Answers to many of these would perhaps disappoint the me from a few months ago. But me from a few months ago has no idea of the whirlwind about to hit her. And she is yet to truly discover the extremely rehashed, but extremely relevant MBA adage: 'It depends!'
Theoretically, you are aware of how gruesome MBAs are supposed to be. You have been told by many a well-meaning friend the rollercoaster that is the one-year program. But staying true to the most human instinct of all, you don’t really believe it, until you experience it yourself.
For a person who actively avoids restaurants or even ecommerce platforms with way too many options, it’s been extremely interesting navigating through all the choices every day in the Oxford MBA brings. The paradox of choice has never been a more real thing!

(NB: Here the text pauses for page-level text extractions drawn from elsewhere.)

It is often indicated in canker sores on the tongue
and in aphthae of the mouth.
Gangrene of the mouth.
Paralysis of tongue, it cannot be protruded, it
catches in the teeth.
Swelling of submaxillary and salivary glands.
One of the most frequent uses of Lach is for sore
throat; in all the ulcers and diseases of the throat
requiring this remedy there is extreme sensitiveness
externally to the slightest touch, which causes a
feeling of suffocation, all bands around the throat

A product workshop or a presentation you’ve had one day to create. A Diwali party or mock interview practice. Three pre-readings or a trip to London. A birthday celebration or a group assessment. These are just some of the many choices you may deal with on an everyday basis. And this is just about one week of the MBA.
Here’s the brass tacks: sometimes the choice you make works out beautifully and everything is right in the world, even if for that moment. And the other times you can’t help but wonder what is it that you’re even doing with your time (and life). Emotions can escalate very quicky in the MBA, and spiraling, sadly, is a reality. Because it’s just so much easier to be harsh on oneself that to revel on the seven other things that may have been great.
It is at this point I’ve realized we need to do ourselves a giant favour and just step outside of our own heads. Into soaking up the limited hours of sunlight. Into watching re-runs of Fleabag. Into a conversation with a friend from the former life. Or better still, a conversation with someone in the cohort. For that conversation will most likely reveal that they too, are journeying somewhere through that spiral. And the feeling of getting it all wrong, is actually a shared experience. And you probably are not that worse off after all.
The realization that you’re together in your turmoil and supposed mediocrity is strangely empowering. Because maybe if we’re all feeling it, it has more to do with this beautiful yet completely alien context we’re all now a part of? Maybe it’s not our ‘shortfalls’ but just us being human?
And with that, you keep on keeping on!
With a few shares of spirals, and conversations with people about their own spirals, this is where I’m at: there is no right way to do the MBA. No set recipe to follow for guaranteed success. It really…all depends! On what you want, in that moment. And much like life itself, this is subject to change. And that’s okay!
So, we put our best game faces on, have a vague sense of what we think we want, and just show up! To class, to a talk, to that drink or just to bed! And see where that choice takes us.